Alabama coach Nick Saban wasn’t especially happy with what he saw, either – especially with Texas A&M and Heisman Trophy winner Johnny Manziel looming on the schedule after a week off.
So the hard-nosed coach turned to Michael Jordan, whose six NBA titles included two three-peats, to provide an example.
“He was playing at 35 years old like there was no tomorrow,” Saban said. “It’s interesting. Here was a guy who had nothing to prove, and he played like he had everything to prove. That’s what our team needs to do.”
He sure couldn’t complain about Jones. The junior receiver also hauled in a 38-yard touchdown pass late in the third quarter to blow it open against the Hokies, who largely shut down AJ McCarron and Alabama’s highly touted offense.
“We have a lot of room to grow,” Virginia Tech cornerback Kyle Fuller said. “The score didn’t reflect our play.”
The Hokies’ last glimmer of hope faded after Cody Journell booted a 39-yard field goal late in the first half to cut Alabama’s lead to 21-10.
On the ensuing kickoff, Jones appeared to be stopped short of his 30. Then, suddenly, he burst out from a pack of would-be tacklers and was gone.
A disgusted Beamer stormed along the sideline, waving his headset and barking at no one in particular on the sideline.
The Hokies, shooting to rebound from a 7-6 season that was their worst since 1992, also struggled on offense under new coordinator Scot Loeffler.
Fifth-year senior quarterback Logan Thomas looked like a raw freshman, completing only 5 of 26 for 59 yards, though his numbers would’ve been better if not for several dropped passes.
Take away a 77-yard touchdown run by Trey Edmunds, and Virginia Tech managed a mere 135 yards on its other 58 plays.
“We can be as good as we want to be,” Thomas said. “We just have to push the right buttons.”
While the Tide has no shortage of talented receivers and running backs, the line lost three starters from last year’s championship team.
Apparently, there’s still some work to do in the trenches, which Saban will surely focus on over the next two weeks before Alabama heads to College Station to face the new Southeastern Conference rival that provided its lone loss of 2012.
The Tide had just 97 yards total offense at halftime but was up 28-10. McCarron & Co. contributed only one of those TDs, and that came when they worked with a short field after a wobbly Virginia Tech punt.
Alabama finally put together an impressive offensive series late in the third quarter, capped by McCarron’s scoring pass to Jones.
Still, the Tide managed just 206 yards on offense, far shy of its 445.5-yard average last season.
McCarron finished 10 of 23 for 110 yards, including an interception – he had only three in all of 2012 – and a penalty for intentional grounding.
“It’s the first game,” McCarron said. “You’re not always going to be perfect.”
Jones’ performance masked the lackluster showing at the Georgia Dome, as he became the first Crimson Tide player since at least 1944 – that’s as far back as the Alabama record book goes – to score two touchdowns in a game on returns.
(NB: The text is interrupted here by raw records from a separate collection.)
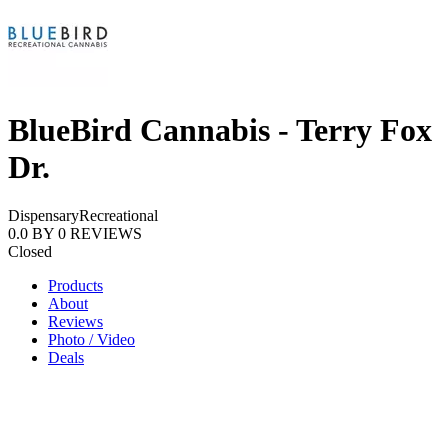
BlueBird Cannabis - Terry Fox
Dr.
Dispensary
Recreational
0.0
BY
0
REVIEWS
Closed
Products
About
Reviews
Photo / Video
Deals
And, for the first time since 1995, Alabama scored three non-offensive TDs in a game.
Sunseri stymied a brief bit of momentum Virginia Tech had after Edmunds’ long run cut Alabama’s early lead to 14-7.
The Hokies held on defense, but Thomas telegraphed a pass over the middle, Sunseri stepped in to make the pick and, without breaking stride, took it all the way to the end zone for a 38-yard touchdown.
“We want our return game to be a weapon for us,” Saban said. “It certainly was tonight.”